Laten we vervolgens kijken naar de CommentItem
uitzicht:
var CommentItem = Backbone.View.extend (tagName: 'li', initialize: function () this.template = _.template ($ ('# commentsTemplate'). html ()); this.render (); , render: function () var html = this.template (this.model.toJSON ()); this. $ el.html (html););
Dit is een eenvoudige weergave die elke opmerking weergeeft. Laten we nu het Review.cshtml
bekijk als volgt:
@model IEnumerable@sectiescripts
Let op de @sectiescripts
in de bovenstaande code. Dit is geen nieuwe functie voor MVC4, maar het is een geweldige tool om specifieke stukjes JavaScript weer te geven. In de _layout.cshtml
bestand, er is ook een @RenderSection ("scripts", vereist: false)

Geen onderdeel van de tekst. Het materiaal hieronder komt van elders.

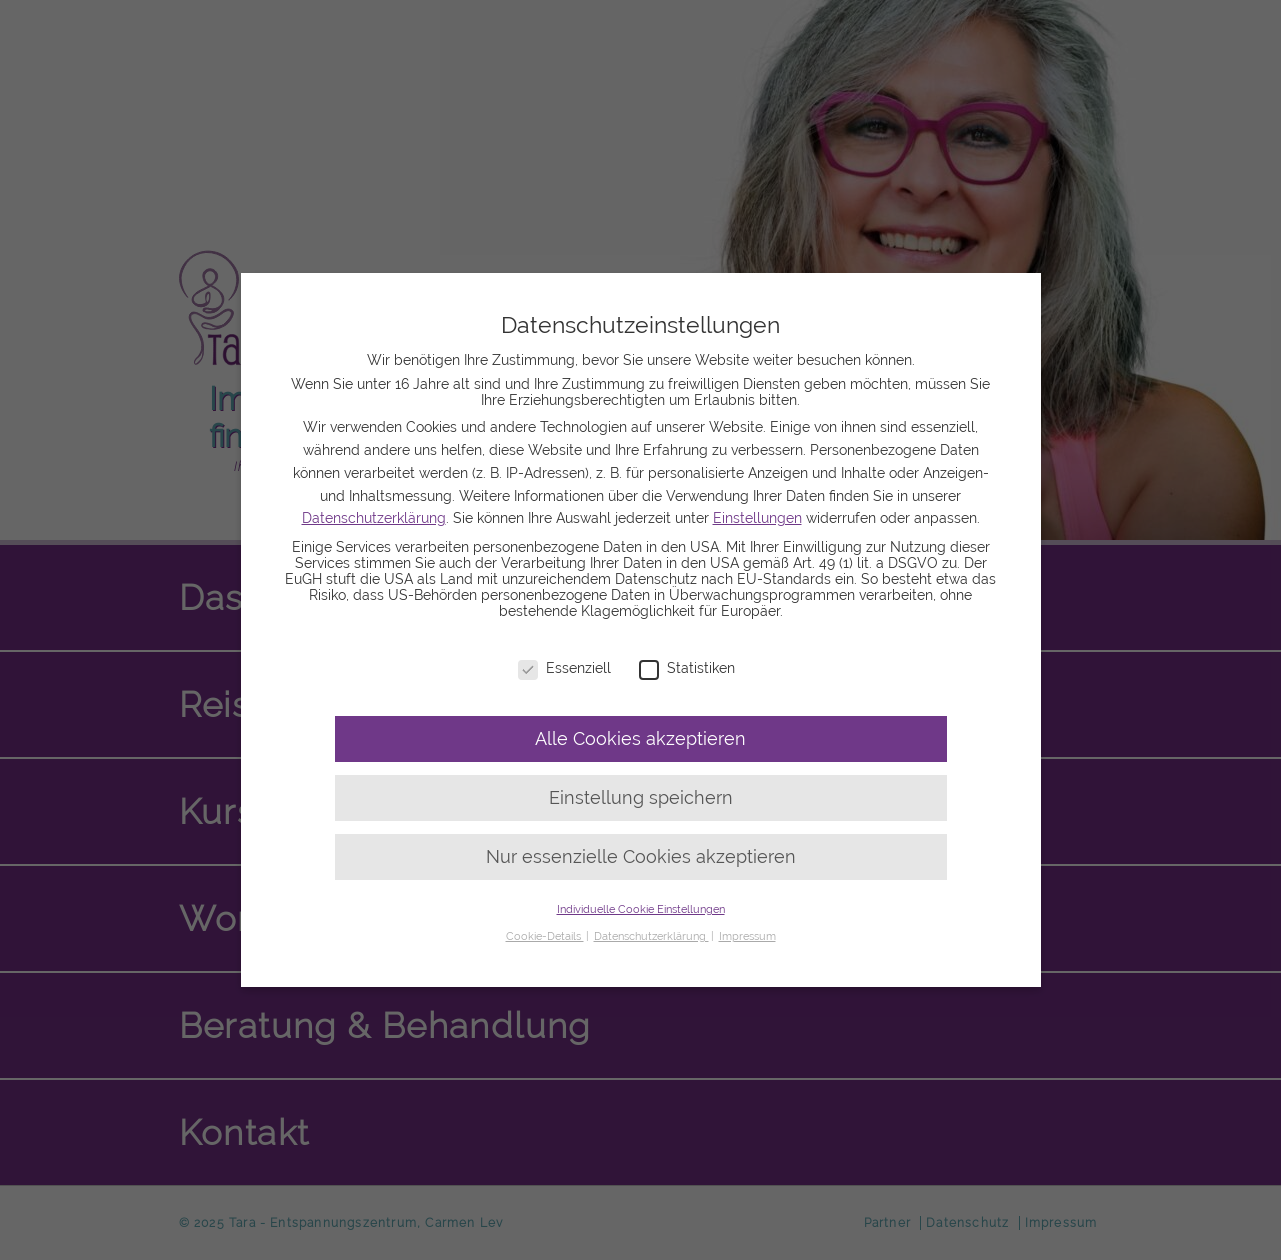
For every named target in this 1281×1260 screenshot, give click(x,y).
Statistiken (687, 668)
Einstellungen (757, 518)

waardoor de sectie wordt gedefinieerd in de weergave. De elementen zijn onderstrepingstagsjablonen om inhoud weer te geven. Ze volgen een Ruby-achtige syntaxis, en alles daarbinnen
<% %>
wordt geëvalueerd als een verklaring. Alles binnenin <%= %>
wordt uitgevoerd naar de HTML. Lussen en voorwaardelijke instructies kunnen als volgt worden gebruikt:
Dat is de sjabloon. Om het te gebruiken, doe dit:
var template = _.template ($ ('# template'). html ()); var html = template (someCondition: true, output: 'hello world', lijst: ['foo', 'bar', 'bam']);
Er zijn veel JavaScript templatiekaders beschikbaar op het web: Handlebars.js, mustache.js en Hogan.js zijn behoorlijk populair. Zorg ervoor dat u ze uitzoekt en degene kiest die voor u werkt.
WebAPI is een fantastische toevoeging aan de ASP.NET-stack; een feature-rijke REST-gebaseerde API was nog nooit zo eenvoudig. Er zijn veel geweldige nieuwe functies in MVC4. Zorg ervoor dat je ze bekijkt! Zoals ik eerder al zei, is de code voor dit voorbeeld beschikbaar op Github. Vork het!